For over three decades, planning has been a key area of research in artificial intelligence. Automated planning and scheduling, or simply AI planning, aims to produce strategies and construct sequences of actions to achieve predefined goals. Planning techniques have been applied in a variety of areas including robotics and spacecraft missions.
In a static environment, plans can be created prior to execution, however, in dynamic environments, strategies need to be adapted in response to the environment, and plans must be obtained through an iterative process such as reinforcement learning in order to enhance the planning process and make it more efficient. In this article, we will describe automated planning as well as artificial intelligence approaches that combine automated planning and reinforcement learning.

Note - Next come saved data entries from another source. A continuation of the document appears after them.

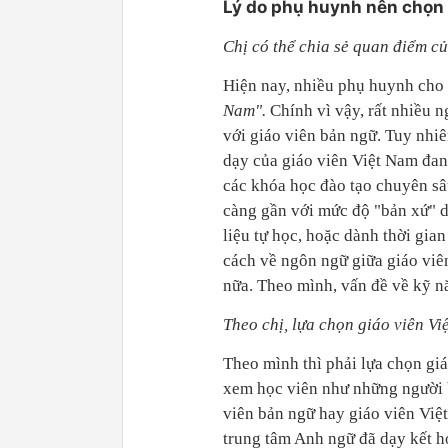
Lý do phụ huynh nên chọn 
Ch
ị
có th
ể
chia s
ẻ
quan đi
ể
m c
ủ
Hiện nay, nhiều phụ huynh cho
Nam".
Chính vì vậy, rất nhiều n
với giáo viên bản ngữ. Tuy nhiê
dạy của giáo viên Việt Nam đan
các khóa học đào tạo chuyên sâ
càng gần với mức độ "bản xứ" do
liệu tự học, hoặc dành thời gia
cách về ngôn ngữ giữa giáo viê
nữa. Theo mình, vấn đề về kỹ n
Theo chị, lựa chọn giáo viên Vi
Theo mình thì phải lựa chọn giá
xem học viên như những người 
viên bản ngữ hay giáo viên Việ
trung tâm Anh ngữ đã dạy kết h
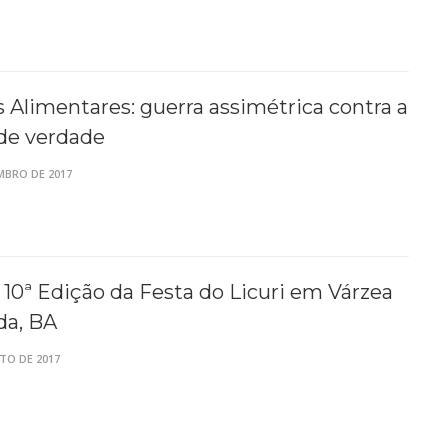
Alimentares: guerra assimétrica contra a
de verdade
MBRO DE 2017
 10ª Edição da Festa do Licuri em Várzea
a, BA
TO DE 2017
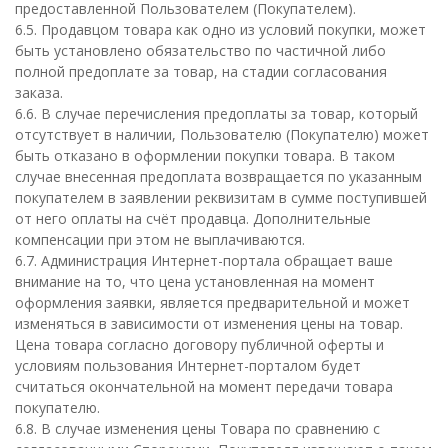
предоставленной Пользователем (Покупателем).
6.5. Продавцом товара как одно из условий покупки, может
быть установлено обязательство по частичной либо
полной предоплате за товар, на стадии согласования
заказа.
6.6. В случае перечисления предоплаты за товар, который
отсутствует в наличии, Пользователю (Покупателю) может
быть отказано в оформлении покупки товара. В таком
случае внесенная предоплата возвращается по указанным
покупателем в заявлении реквизитам в сумме поступившей
от него оплаты на счёт продавца. Дополнительные
компенсации при этом не выплачиваются.
6.7. Администрация Интернет-портала обращает ваше
внимание на то, что цена установленная на момент
оформления заявки, является предварительной и может
изменяться в зависимости от изменения цены на товар.
Цена товара согласно договору публичной оферты и
условиям пользования Интернет-порталом будет
считаться окончательной на момент передачи товара
покупателю.
6.8. В случае изменения цены Товара по сравнению с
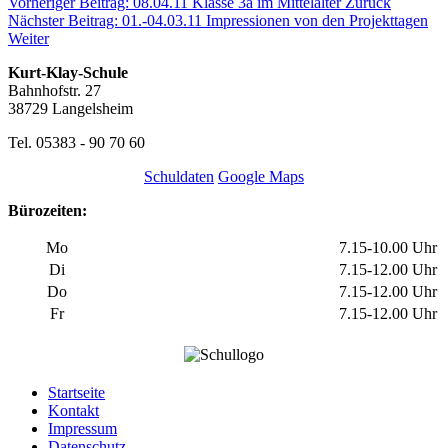
Vorheriger Beitrag: 08.04.11 Klasse 3a im Mittelalter
Zurück
Nächster Beitrag: 01.-04.03.11 Impressionen von den Projekttagen
Weiter
Kurt-Klay-Schule
Bahnhofstr. 27
38729 Langelsheim
Tel. 05383 - 90 70 60
Schuldaten
Google Maps
Bürozeiten:
Mo
7.15-10.00 Uhr
Di
7.15-12.00 Uhr
Do
7.15-12.00 Uhr
Fr
7.15-12.00 Uhr
Startseite
Kontakt
Impressum
Datenschutz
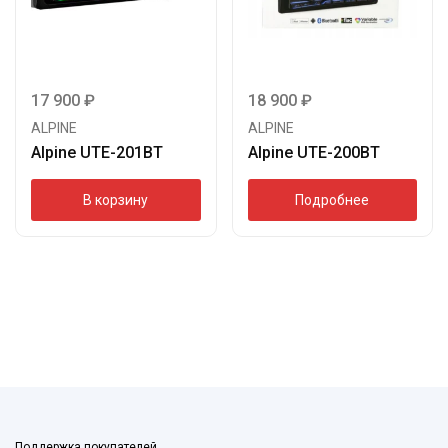
17 900
₽
18 900
₽
ALPINE
ALPINE
Alpine UTE-201BT
Alpine UTE-200BT
В корзину
Подробнее
Поддержка покупателей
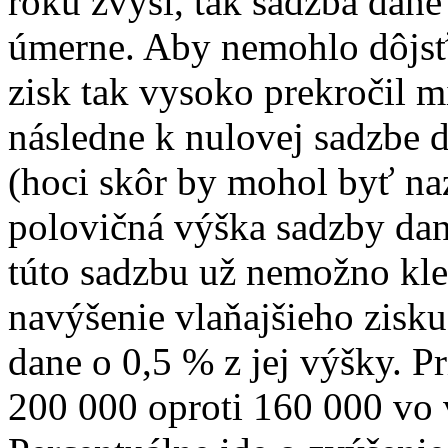
roku zvýši, tak sadzba dan
úmerne. Aby nemohlo dôjsť
zisk tak vysoko prekročil 
následne k nulovej sadzbe 
(hoci skôr by mohol byť n
polovičná výška sadzby dan
túto sadzbu už nemožno kles
navýšenie vlaňajšieho zisku
dane o 0,5 % z jej výšky. P
200 000 oproti 160 000 vo 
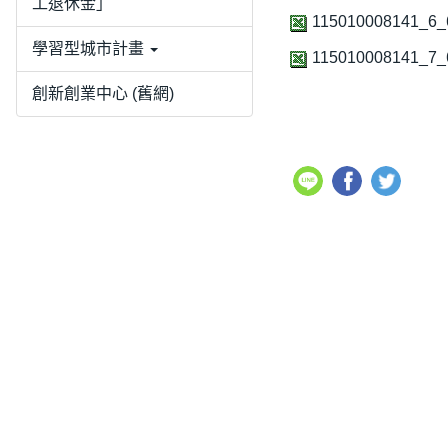
工退休金」
115010008141_6_
學習型城市計畫
115010008141_7_
創新創業中心 (舊網)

This article describes the concept of automated Planning, which is one of the major fields of Artificial Intelligence. AI planning involves the representation of world models and the realization of strategies executed by intelligent agents (planners) that automatically produce plans to realize a set of predefined goals. AI planning can assist humans in practical applications such as design and manufacturing, space exploration, games, and military operations.
We then describe the reinforcement learning model, which is a subcategory of machine learning that consists of learning policies for selecting a suitable action to execute in a given state.
Both automated planning and reinforcement learning involve mechanisms that guide an agent in an environment.
Finally, we discuss how AI planning can be improved with machine learning by presenting some approaches that involve the integration of planning and learning.
Planning is a process that involves finding a sequence of steps (plan) for transforming a given state into a state which fulfills a set of specific tasks.
Automated planning appeared in the late ’50s to solve practical problems involving robotics and automatic deduction . AI planning deals with the development of representation languages and algorithms to construct plans and solve planning problems.
AI planning is extremely complex and requires sophisticated reasoning capabilities, in addition, research in this field focus mainly on improving the efficiency of planning systems either by introducing new languages or by developing new algorithms that will produce better results in less time.
Applications of AI planning include system control applications such as autonomous systems & virtual agents, and process control application such as project planning, workflow management, and design and manufacturing of physical goods.
Planning can be divided into two main categories: classical planning and neoclassical planning.
The classical approach of planning considers environments that are static, deterministic and fully observable, it assumes that the environment only responses to the agent’s actions.
The classical planning includes three categories of planning:
- Planning in state-spaces, where the planning problem can be solved using search. When planning in state-spaces, the planner has a world model represented in a graph, each node represents a world state. The agent can search through this graph using algorithms such as breadth-first, depth-first, and heuristic search algorithms. The search can be forward, where the agent starts from the initial state toward the goal state (progression planning), backward, where the agent starts from the goal state toward the initial state (regression planning), or the search can be bidirectional.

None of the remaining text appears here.